In other now-I'm-a-married-lady news, I also have to change how I refer to my Neal. He can't be the gentleman caller anymore; since we live together, it's technically impossible for him to call on me. I've been kicking some ideas around in my mind, but feel free to add your own suggestions.
--He Who Used to be The Gentleman Caller
but that's kind of Voldemort-y. And also kind of Prince-y. (I think we all know which of those comparisons is less flattering.)
--The 'Sband
short for husband. I like this one because it reminds me of how Strong Bad pronounces "sbemail."
--the other half
or possibly "the better half." I think I would abbreviate either one, though: O.H. or B.H.
--I wish I could do what the ladies in the romance novels I like do after they get married, but unfortunately it's lame. According to Patricia Veryan, apparently 18th century ladies called their husbands by their last name, so I would go with "Davidson." But it's just so . . . gym coachy.
--my baby
This works in songs from the sixties, but I don't know if it would work in this medium. Also, someday we're going to have a baby, and then I'd have to call him something else and we'd have to go through this whole rigmarole again. And who wants that?
OK, so I don't have that many ideas. Don't worry, I'll keep working on it.
(P.S. There's another new post below this one. Read that too!)
Mawwiage
(photo credit: MacKenzie!)
I was thinking this morning in the shower (where I get all my greatest ideas, for some reason) about what I could write on this blog about marriage.

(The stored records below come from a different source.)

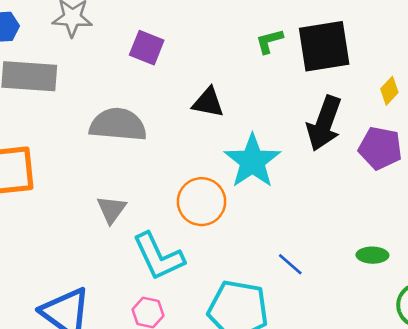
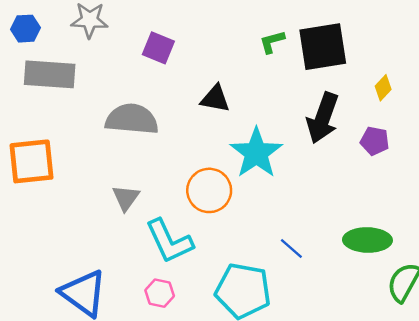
purple pentagon: (380, 148) -> (375, 141), size x0.7
green ellipse: (372, 255) -> (367, 240), size x1.6

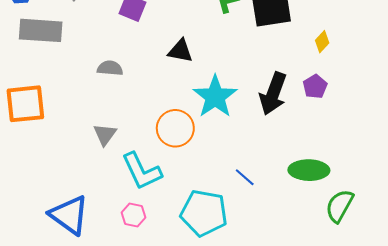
black arrow: (323, 118) -> (273, 94), moved
gray semicircle: (132, 119) -> (110, 68), size x0.6
purple pentagon: (375, 141) -> (315, 86), turned 30

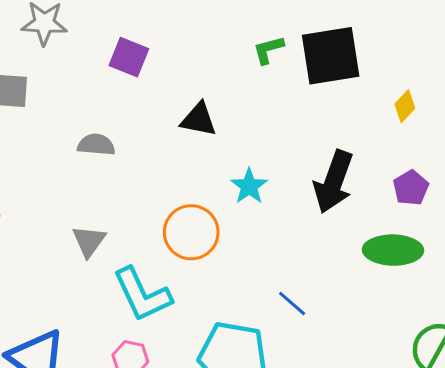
purple pentagon: (315, 86) -> (411, 188), moved
cyan star: (215, 97) -> (249, 186), size x0.6
green ellipse: (309, 170) -> (393, 250), moved

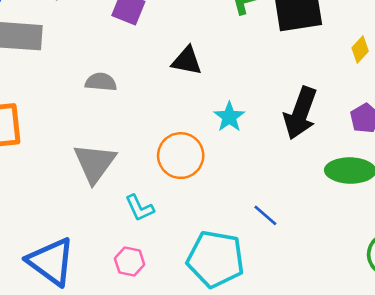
gray triangle: (89, 241) -> (95, 163), size x1.5
cyan L-shape: (142, 295) -> (140, 208), size x0.6

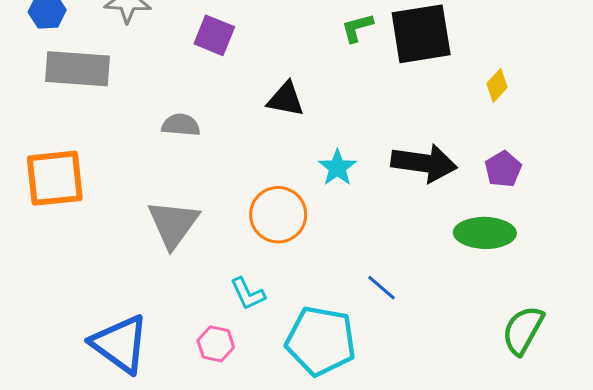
black arrow: (300, 113) -> (424, 163), turned -102
cyan L-shape: (140, 208) -> (248, 294), moved

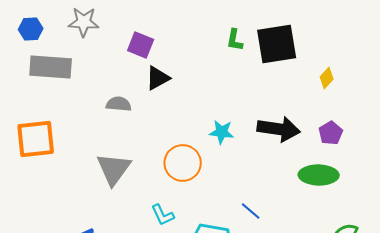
green L-shape: (357, 28) -> (235, 40), turned -65
black triangle: (286, 99) -> (158, 78), moved, turned -40
cyan star: (337, 168) -> (222, 132), turned -30

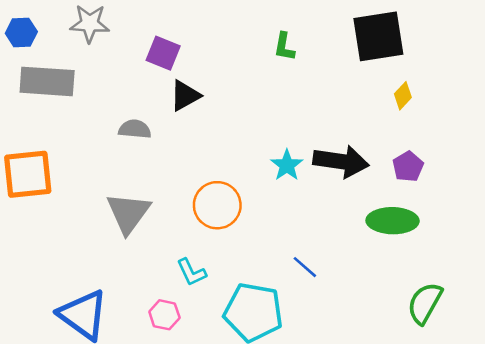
black square: (277, 44) -> (378, 36), moved
cyan star: (222, 132) -> (287, 165), moved, turned 30

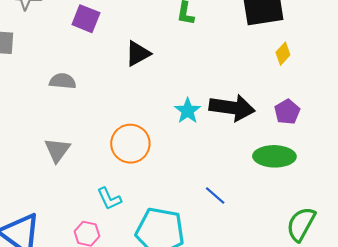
black triangle: (185, 96) -> (138, 54), moved
gray triangle: (128, 213) -> (57, 150), size x0.7
blue line: (305, 267) -> (215, 196), moved

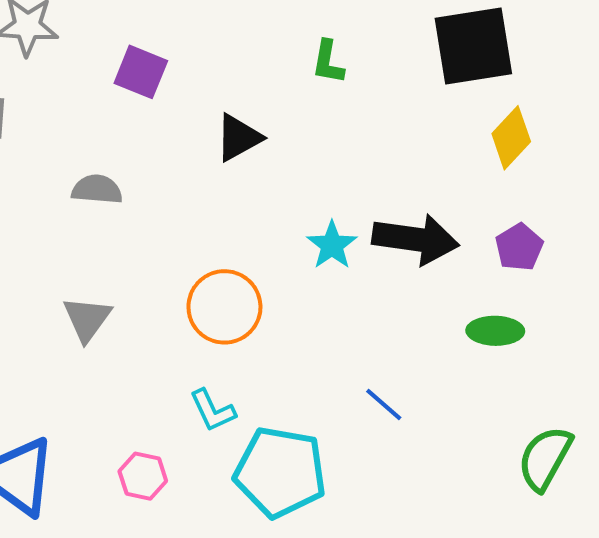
yellow diamond: (283, 54) -> (511, 138), size x1.4
green ellipse: (274, 156) -> (495, 331), size x0.7
cyan L-shape: (109, 199) -> (213, 410), moved

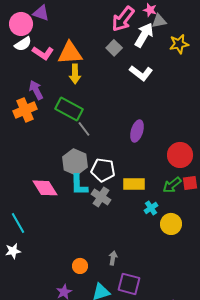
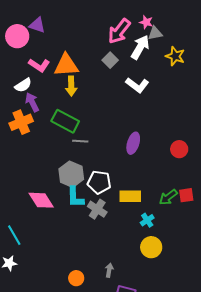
white semicircle: (23, 44) -> (23, 85), moved
yellow star: (179, 44) -> (175, 56), turned 30
gray line: (84, 129) -> (80, 141), turned -49
red circle: (180, 155) -> (179, 149), moved, size x0.7
yellow circle: (171, 224) -> (151, 247), moved

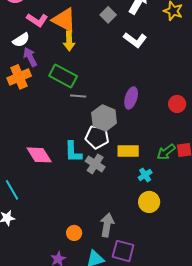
orange triangle: (66, 65) -> (64, 20), turned 32
gray hexagon: (71, 174) -> (104, 118), moved
gray arrow: (109, 270) -> (107, 225), size x1.6

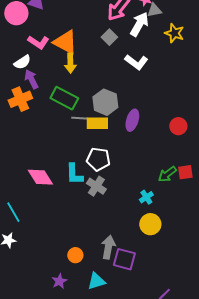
gray hexagon: (104, 118) -> (105, 102), moved
yellow rectangle: (128, 151) -> (97, 123), moved
purple square: (123, 251) -> (124, 259), moved

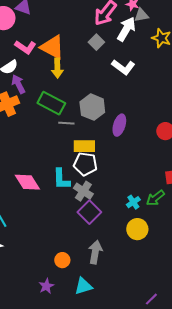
yellow rectangle: (97, 123) -> (84, 146), moved
green arrow: (167, 174) -> (155, 198), moved
purple square: (124, 259) -> (89, 212), moved, turned 30

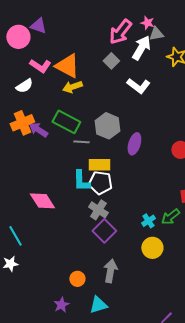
yellow arrow: (57, 68) -> (72, 87), turned 72
purple arrow: (18, 84) -> (38, 130), moved, turned -30
cyan L-shape: (61, 179) -> (81, 181), moved

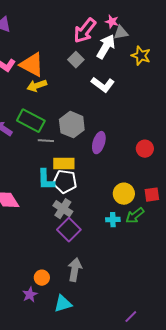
cyan cross: (148, 221) -> (113, 220), turned 32
yellow circle: (152, 248) -> (124, 194), moved
purple star: (61, 305) -> (30, 295), moved

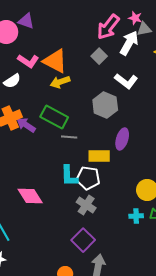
gray hexagon: (72, 125) -> (105, 105), moved
yellow rectangle: (64, 164) -> (99, 156), moved
purple square: (69, 230) -> (83, 240), moved

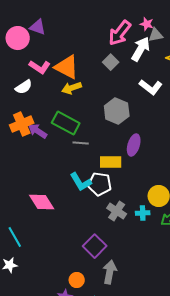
white L-shape: (126, 81) -> (151, 87), moved
cyan L-shape: (69, 176) -> (81, 182), turned -30
gray cross: (86, 205) -> (117, 211), moved
cyan cross: (136, 216) -> (143, 213), moved

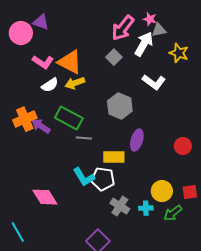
white semicircle: (24, 87) -> (50, 85), moved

And the word marriage made me think, of course, of "Mawwiage! Mawwiage is what bwings us togetho . . . today." And then I thought of one of the most amazing potential events a person could ever hold: a Princess Bride theme wedding!
Imagine it:
You hire Peter Cook to officiate, in character.
Of course, first you'd have to get him ordained in one of those internet religions, like they do on TV, or possibly you could just rig an election in a small community and get him elected a Justice of the Peace. Either one.The bride would wear Buttercup's wedding dress, but clearly the groom couldn't wear the Humperdinck outfit, because that wedding just didn't work out and who wants to emulate that? No, the groom would need to dress in all black and would preferably grow out a weaselly ponytail and sad little blonde mustache. (If possible, he would somehow despite these things continue to radiate animal magnetism.) So the bridal couple would be like so:
We're lucky we're not going with groom-as-Humperdinck, because then you'd need to find a six-fingered best man. What you'd actually need is one with flowing locks and an impressive sword.
The bride would obviously either ride in on a white pony or be carried in by a giant. If you can find one, I'd recommend the giant option.The tricky part is bridesmaids, because there are barely any female-types in Princess Bride besides Buttercup. Also, according the the novel version, Buttercup didn't have any friends. On the other hand, Buttercup does wear some pretty rockin' dresses, especially when Humperdinck is keeping her all cooped up. You could probably just adapt one of those, or maybe the red one she wears when she's kidnapped.
So, anyway, this idea is awesome. If only I had thought of it six months ago! Oh well. Frankly, the wedding I did have was pretty sweet anyway. And probably less expensive and complicated than a Princess Bride one would have been. We couldn't have ordered four Inigo Montoya costumes through Men's Warehouse, that's for sure.